But for all sensitive access I use internal Wireguard now. WiFi auth gets a client onto a restricted VLAN in the first place, but from there only a VPN will get to management webguis, sensitive services, or unrestricted internet access. Regrettably the design process for WPA3 was the same old mediocre industry affair. It's not worth trying to put many bandaids on vs just moving things to a higher level. As a practical matter WiFi also just isn't that fast vs high performance clients, it's not like WG has to handle tens of gigabits, so there isn't even any downside in performance.

WiFi auth at this point kinda feels like a polite lock on the screen door. Not useless at all, but anything really important should have other layers in front that are more secure by design from the ground up.

5 comments

What is your threat model to warrant this effort at home? Are your work-related machines not networking through an encrypted tunnel in some other way (that would be a serious oversight!)? What government are you living under that is routinely compromising WPA3 from mobile vans? Are friends/guests so untrustworthy that you can allow them into your home but can’t trust the VLAN implementation of your network equipment to protect you from them accessing your network admin plane?

I’m asking incredulous and probing questions because I used to live life the way you are currently, and it’s frankly unhealthy for the human brain. If “home” feels like such an unsafe place to warrant your current measures, you need to either make serious changes to where home is, or your mental state. Neither is easy but at least one is necessary.
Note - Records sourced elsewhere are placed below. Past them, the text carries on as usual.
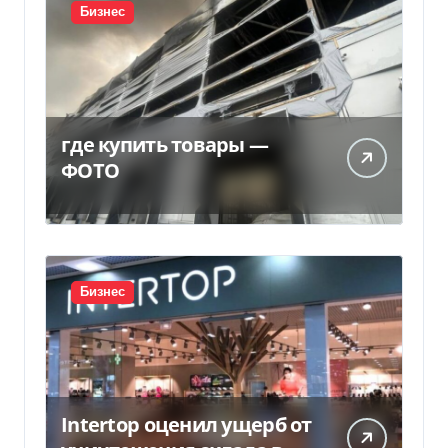
Бизнес
где купить товары —
ФОТО
Бизнес
Intertop оценил ущерб от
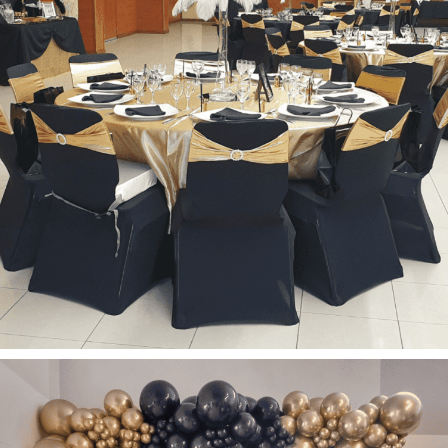
Décoration
Mariage
Tout
Mariages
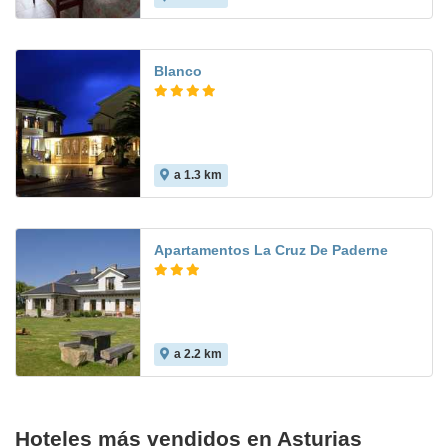
Blanco
a 1.3 km
8.6
Apartamentos La Cruz De Paderne
a 2.2 km
Hoteles más vendidos en Asturias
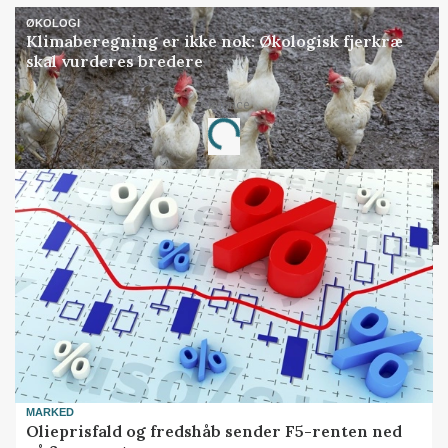
ØKOLOGI
Klimaberegning er ikke nok: Økologisk fjerkræ
skal vurderes bredere
Annonce
Loading...
MARKED
Olieprisfald og fredshåb sender F5-renten ned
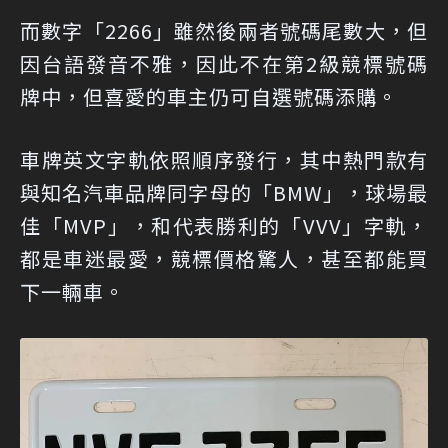
而數字「2266」雖然後兩者號碼尾數大，但
因台語發音不雅，因此不在第2級競標號碼
牌中，但喜愛的車主仍可自選號碼添購。
車牌英文字軌依照順序發行，其中熱門款有
與知名汽車品牌同字母的「BMW」，球場最
佳「MVP」，和代表勝利的「VVV」字軌，
都是車迷最愛，競標價格驚人，甚至都能買
下一輛車。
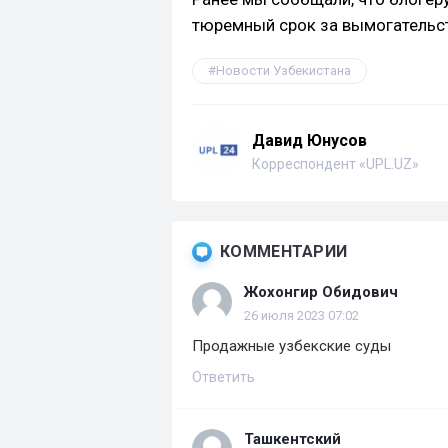
тюремный срок за вымогательст
Новости Узбекистана
Давид Юнусов
Корреспондент «UPL.UZ»
КОММЕНТАРИИ
Жохонгир Обидович
26 июля 2023 07:02
Продажные узбекские суды
Ответить
Ташкентский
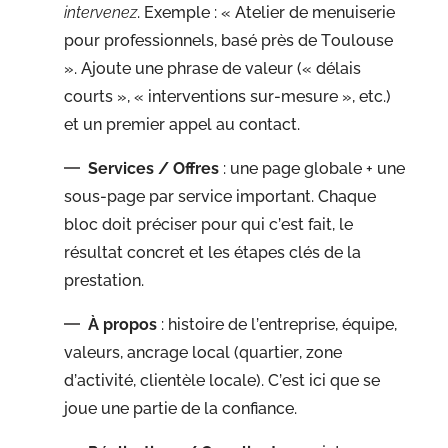
intervenez
. Exemple : « Atelier de menuiserie
pour professionnels, basé près de Toulouse
». Ajoute une phrase de valeur (« délais
courts », « interventions sur-mesure », etc.)
et un premier appel au contact.
Services / Offres
: une page globale + une
sous-page par service important. Chaque
bloc doit préciser pour qui c’est fait, le
résultat concret et les étapes clés de la
prestation.
À propos
: histoire de l’entreprise, équipe,
valeurs, ancrage local (quartier, zone
d’activité, clientèle locale). C’est ici que se
joue une partie de la confiance.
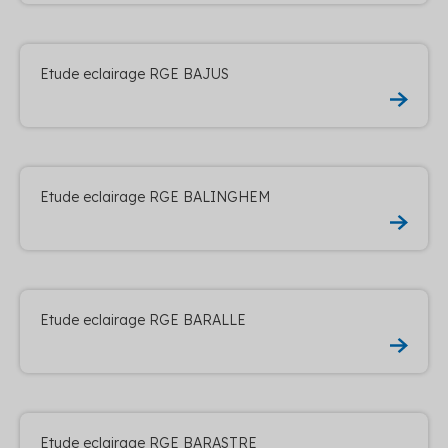
Etude eclairage RGE BAJUS
Etude eclairage RGE BALINGHEM
Etude eclairage RGE BARALLE
Etude eclairage RGE BARASTRE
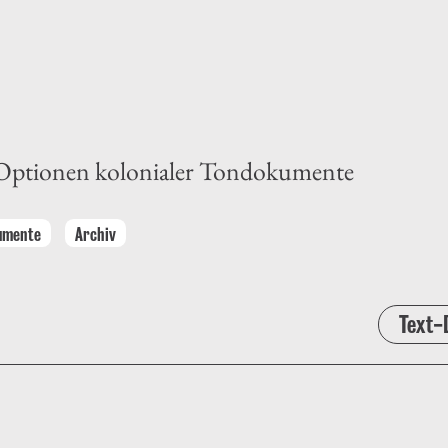
e Optionen kolonialer Tondokumente
umente
Archiv
Text-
  What government are you living under that is routinely compromising WPA3 from mobile vans?
I imagine living in any decent sized downtown area would have your network being scanned by thousands of machines daily. Especially if near important infrastructure, law enforcement, etc.
That is not enough for a threat actor to modify the network control plane with WPA3. There are tight timings involved. It is only enough to be able to passively capture packets that can be retroactively decrypted and even then if there isn’t TLS working on those packets you already screwed up worse anyways.
That's the wrong question to ask. Instead, we should be asking ourselves, why is it after all these years that we still don't have secure and easy to use multi-account WiFi networks with per-account configurable security policies in our homes? It's the current state of things that's unhealthy, not the people demanding better.

Security measures should be evaluated based on their own merits, not by appealing to friendship or any other relationships. We can lock our front doors and have a healthy relationship with our neighbors! These two things aren't mutually exclusive. Though I will add that trusting government authorities not to routinely abuse their powers is a hard ask given their track record all across the globe, even in democratic countries.

WiFi is ubiquitous and is used to exchange sensitive information 24/7. Its compromise can result in financial, reputational, or even physical risk. Considering that raw signals can be intercepted outside of our homes, devices on the network should at the very least be mutually authenticated and their connections encrypted.

Also, let's not forget about the devices too. Say you trust the people you let into your home. Can you also trust their devices and the software that runs on it? Do you trust your work laptop and its "security" software to respect your privacy? Do you even fully trust your own devices? Do you have faith in current commercial hardware and software to respect boundaries, or even comprehend the concept of user ownership? Because the answer to all these questions increasingly sounds like a "no."

> we should be asking ourselves, why is it after all these years that we still don't have secure and easy to use multi-account WiFi network

But that’s exactly what we do have! Any old router/AP combo you buy at the store or get from your ISP will let you set up a normal network and an isolated Guest network. All with a nice UI/UX that involves checking one box and choosing a password. Considering WPA3 to be insecure is just not rational or based in reality. Exploits against it are really complicated and just don’t happen all that much.

I don’t have to trust all the junk IOT devices that end up in my house because I just throw them on the guest network and call it a day. Nothing bad is going to happen to me as a result of this practice.

When I wrote "multi-account WiFi networks with per-account configurable security policies," I meant WPA Enterprise style networks. Having 2 SSIDs and 2 passwords is a horribly insufficient setup which doesn't fit my description. That feels just as secure as running a Tor exit node right in my home, since there's no separation in the primary network and the password is bound to leak the more you share it to people.
> unhealthy for the human brain

Fortunately, wired networking continues to work reliably, unlike frequently "New and Improved" wireless increments.

Honestly, wired networking can be less secure, depending on your threat model. Not everyone lives in some kind of a physical fortress; breaking into someone's house is usually a simple matter of some lock picks that you can buy off the Internet, then compromising the wired network just requires installing an interceptor, not to mention stuff like hardware keyloggers. The truly paranoid user needs to check all their wired connections before each and every use, which few people do. They will need to seal the cases of each of their machines with some kind of tamper-evident seal, with transparent cases to ensure that nothing has been added internally with countermeasures taken against the tamper-evident seal, including the cases on the video cameras that they have set up to try and catch would-be intruders.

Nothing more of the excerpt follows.